LISTED RECORDS:
========

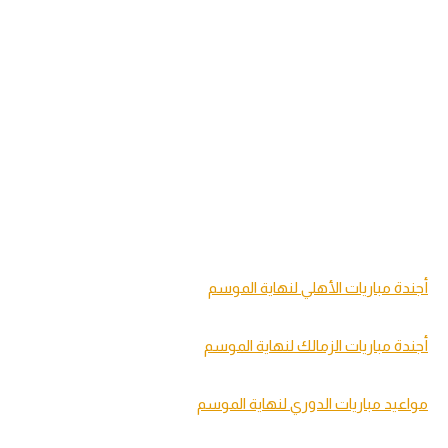
أجندة مباريات الأهلي لنهاية الموسم
أجندة مباريات الزمالك لنهاية الموسم
مواعيد مباريات الدوري لنهاية الموسم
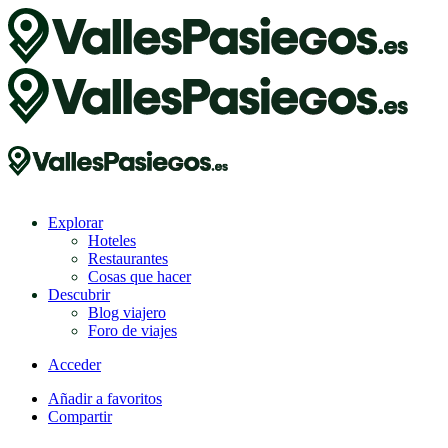
Explorar
Hoteles
Restaurantes
Cosas que hacer
Descubrir
Blog viajero
Foro de viajes
Acceder
Añadir a favoritos
Compartir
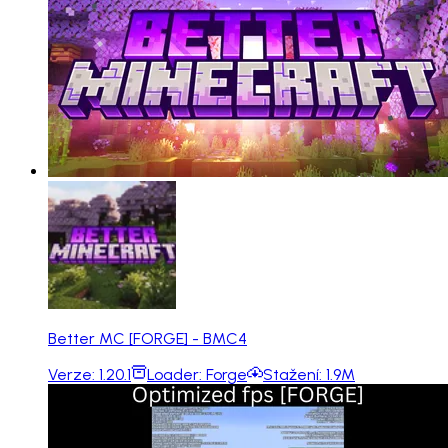
Better MC [FORGE] - BMC4
Verze:
1.20.1
Loader:
Forge
Stažení:
1.9M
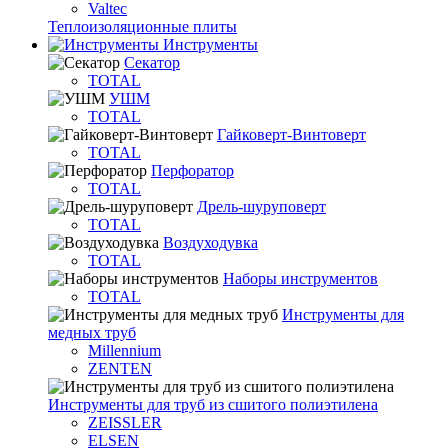
Valtec
Теплоизоляционные плиты
Инструменты
Секатор
TOTAL
УШМ
TOTAL
Гайковерт-Винтоверт
TOTAL
Перфоратор
TOTAL
Дрель-шуруповерт
TOTAL
Воздуходувка
TOTAL
Наборы инструментов
TOTAL
Инструменты для
медных труб
Millennium
ZENTEN
Инструменты для труб из сшитого полиэтилена
ZEISSLER
ELSEN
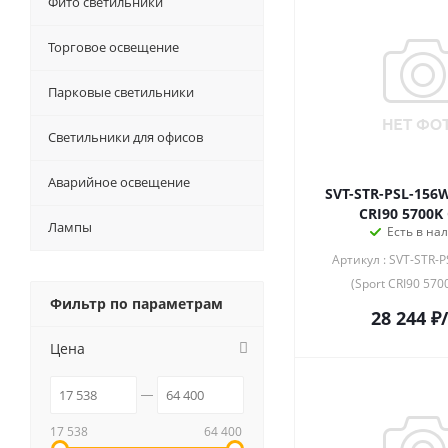
Фито светильники
Торговое освещение
Парковые светильники
Светильники для офисов
Аварийное освещение
SVT-STR-PSL-156W
CRI90 5700K
Лампы
Есть в на
Артикул : SVT-STR-
(Sport CRI90 570
Фильтр по параметрам
28 244
₽
Цена
17 538
64 400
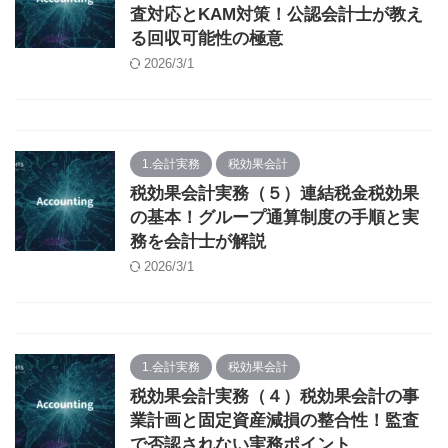
査対応とKAM対策！公認会計士が教え
る回収可能性の極意
2026/3/1
1.会計実務
税効果会計
税効果会計実務（５）連結税金税効果
の基本！グループ通算制度の手順と実
務を会計士が解説
2026/3/1
1.会計実務
税効果会計
税効果会計実務（４）税効果会計の事
業計画と固定資産減損の整合性！監査
で否認されない実務ポイント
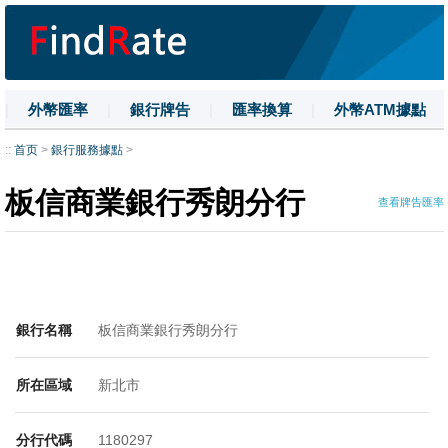
|
外幣匯率
|
銀行牌告
|
匯率換算
|
外幣ATM據點
|
名詞解釋
|
換匯技巧
|
數字大寫
::
首页
>
銀行服務據點
>
板信商業銀行秀朗分行
查看牌告匯率
銀行名稱
板信商業銀行秀朗分行
所在區域
新北市
分行代碼
1180297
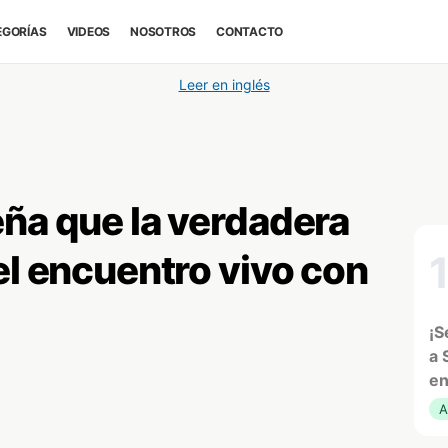
EGORÍAS
VIDEOS
NOSOTROS
CONTACTO
Leer en inglés
eña que la verdadera
el encuentro vivo con
¡S
a 
en
A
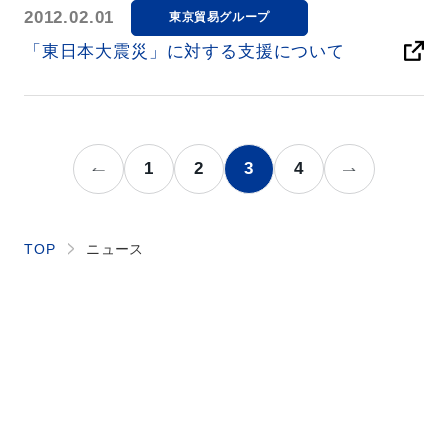
2012.02.01
東京貿易グループ
「東日本大震災」に対する支援について
«
1
2
3
4
»
ニュース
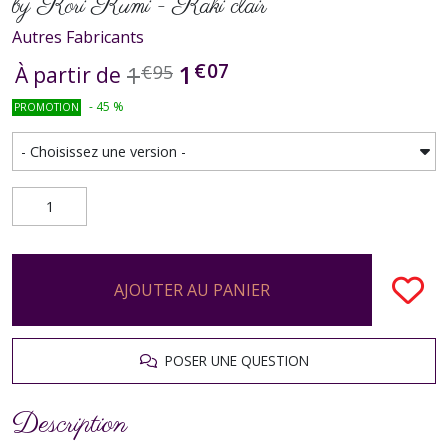
by Kori Kumi - Kaki clair
Autres Fabricants
€
07
1
1
€
95
À partir de
-
45
%
PROMOTION
AJOUTER AU PANIER
POSER UNE QUESTION
Description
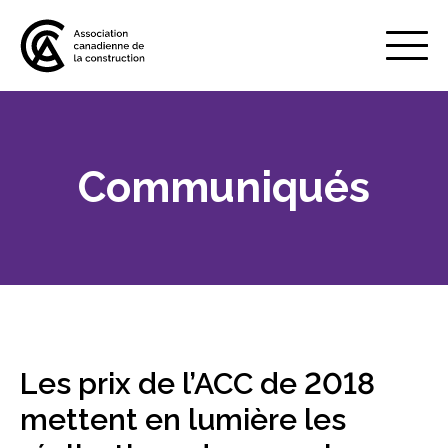
Mobile
Menu
Communiqués
À propos de nous
Show
sub
menu
Adhésion
Show
sub
menu
Défense des intérêts
Show
sub
Les prix de l’ACC de 2018
menu
Services axés sur les pratiques
mettent en lumière les
Show
exemplaires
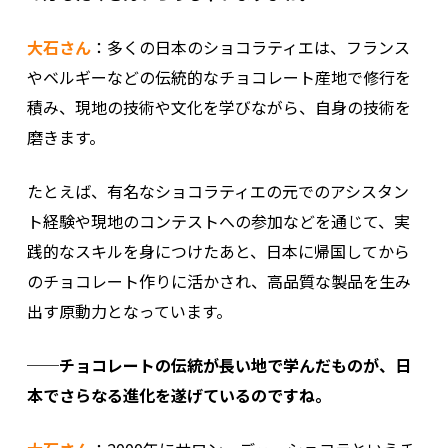
大石さん
：多くの日本のショコラティエは、フランス
やベルギーなどの伝統的なチョコレート産地で修行を
積み、現地の技術や文化を学びながら、自身の技術を
磨きます。
たとえば、有名なショコラティエの元でのアシスタン
ト経験や現地のコンテストへの参加などを通じて、実
践的なスキルを身につけたあと、日本に帰国してから
のチョコレート作りに活かされ、高品質な製品を生み
出す原動力となっています。
──チョコレートの伝統が長い地で学んだものが、日
本でさらなる進化を遂げているのですね。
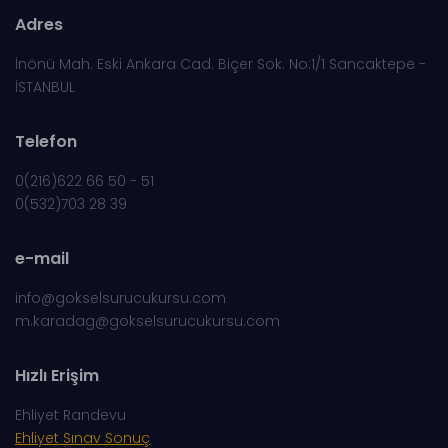
Adres
İnönü Mah. Eski Ankara Cad. Biçer Sok. No:1/1 Sancaktepe -
İSTANBUL
Telefon
0(216)622 66 50 - 51
0(532)703 28 39
e-mail
info@gokselsurucukursu.com
m.karadag@gokselsurucukursu.com
Hızlı Erişim
Ehliyet Randevu
Ehliyet Sınav Sonuç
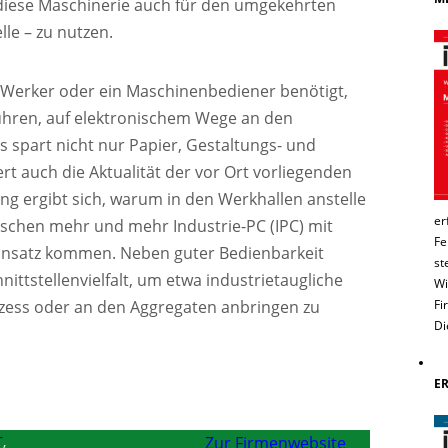
 diese Maschinerie auch für den umgekehrten
le – zu nutzen.
in Werker oder ein Maschinenbediener benötigt,
führen, auf elektronischem Wege an den
s spart nicht nur Papier, Gestaltungs- und
t auch die Aktualität der vor Ort vorliegenden
ng ergibt sich, warum in den Werkhallen anstelle
er
ischen mehr und mehr Industrie-PC (IPC) mit
Fe
nsatz kommen. Neben guter Bedienbarkeit
st
nittstellenvielfalt, um etwa industrietaugliche
Wi
Fi
ozess oder an den Aggregaten anbringen zu
Di
E
T
,
Zur Firmenwebsite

========

WHAT NEEDS TO BE DONE: Repeat the listing in full and to the letter, excluding every image.

THE ANSWER:
أجندة مباريات الأهلي لنهاية الموسم
أجندة مباريات الزمالك لنهاية الموسم
مواعيد مباريات الدوري لنهاية الموسم
Explorar
Hoteles
Restaurantes
Cosas que hacer
Descubrir
Blog viajero
Foro de viajes
Acceder
Añadir a favoritos
Compartir
Better MC [FORGE] - BMC4
Verze:
1.20.1
Loader:
Forge
Stažení:
1.9M
Valtec
Теплоизоляционные плиты
Инструменты
Секатор
TOTAL
УШМ
TOTAL
Гайковерт-Винтоверт
TOTAL
Перфоратор
TOTAL
Дрель-шуруповерт
TOTAL
Воздуходувка
TOTAL
Наборы инструментов
TOTAL
Инструменты для
медных труб
Millennium
ZENTEN
Инструменты для труб из сшитого полиэтилена
ZEISSLER
ELSEN
Фито светильники
Торговое освещение
Парковые светильники
Светильники для офисов
Аварийное освещение
SVT-STR-PSL-156W
CRI90 5700K
Лампы
Есть в на
Артикул : SVT-STR-
(Sport CRI90 570
Фильтр по параметрам
28 244
₽
Цена
17 538
64 400
査対応とKAM対策！公認会計士が教え
る回収可能性の極意
2026/3/1
1.会計実務
税効果会計
税効果会計実務（５）連結税金税効果
の基本！グループ通算制度の手順と実
務を会計士が解説
2026/3/1
1.会計実務
税効果会計
税効果会計実務（４）税効果会計の事
業計画と固定資産減損の整合性！監査
で否認されない実務ポイント
|
外幣匯率
|
銀行牌告
|
匯率換算
|
外幣ATM據點
|
名詞解釋
|
換匯技巧
|
數字大寫
::
首页
>
銀行服務據點
>
板信商業銀行秀朗分行
查看牌告匯率
銀行名稱
板信商業銀行秀朗分行
所在區域
新北市
分行代碼
1180297
EGORÍAS
VIDEOS
NOSOTROS
CONTACTO
Leer en inglés
eña que la verdadera
el encuentro vivo con
¡S
a 
en
A
2012.02.01
東京貿易グループ
「東日本大震災」に対する支援について
«
1
2
3
4
»
ニュース
by Kori Kumi - Kaki clair
Autres Fabricants
€
07
1
1
€
95
À partir de
-
45
%
PROMOTION
AJOUTER AU PANIER
POSER UNE QUESTION
Description
Mobile
Menu
Communiqués
À propos de nous
Show
sub
menu
Adhésion
Show
sub
menu
Défense des intérêts
Show
sub
Les prix de l’ACC de 2018
menu
Services axés sur les pratiques
mettent en lumière les
Show
exemplaires
大石さん
：多くの日本のショコラティエは、フランス
やベルギーなどの伝統的なチョコレート産地で修行を
積み、現地の技術や文化を学びながら、自身の技術を
磨きます。
たとえば、有名なショコラティエの元でのアシスタン
ト経験や現地のコンテストへの参加などを通じて、実
践的なスキルを身につけたあと、日本に帰国してから
のチョコレート作りに活かされ、高品質な製品を生み
出す原動力となっています。
──チョコレートの伝統が長い地で学んだものが、日
本でさらなる進化を遂げているのですね。
Adres
İnönü Mah. Eski Ankara Cad. Biçer Sok. No:1/1 Sancaktepe -
İSTANBUL
Telefon
0(216)622 66 50 - 51
0(532)703 28 39
e-mail
info@gokselsurucukursu.com
m.karadag@gokselsurucukursu.com
Hızlı Erişim
Ehliyet Randevu
Ehliyet Sınav Sonuç
 diese Maschinerie auch für den umgekehrten
le – zu nutzen.
in Werker oder ein Maschinenbediener benötigt,
führen, auf elektronischem Wege an den
s spart nicht nur Papier, Gestaltungs- und
t auch die Aktualität der vor Ort vorliegenden
ng ergibt sich, warum in den Werkhallen anstelle
er
ischen mehr und mehr Industrie-PC (IPC) mit
Fe
nsatz kommen. Neben guter Bedienbarkeit
st
nittstellenvielfalt, um etwa industrietaugliche
Wi
Fi
ozess oder an den Aggregaten anbringen zu
Di
E
T
,
Zur Firmenwebsite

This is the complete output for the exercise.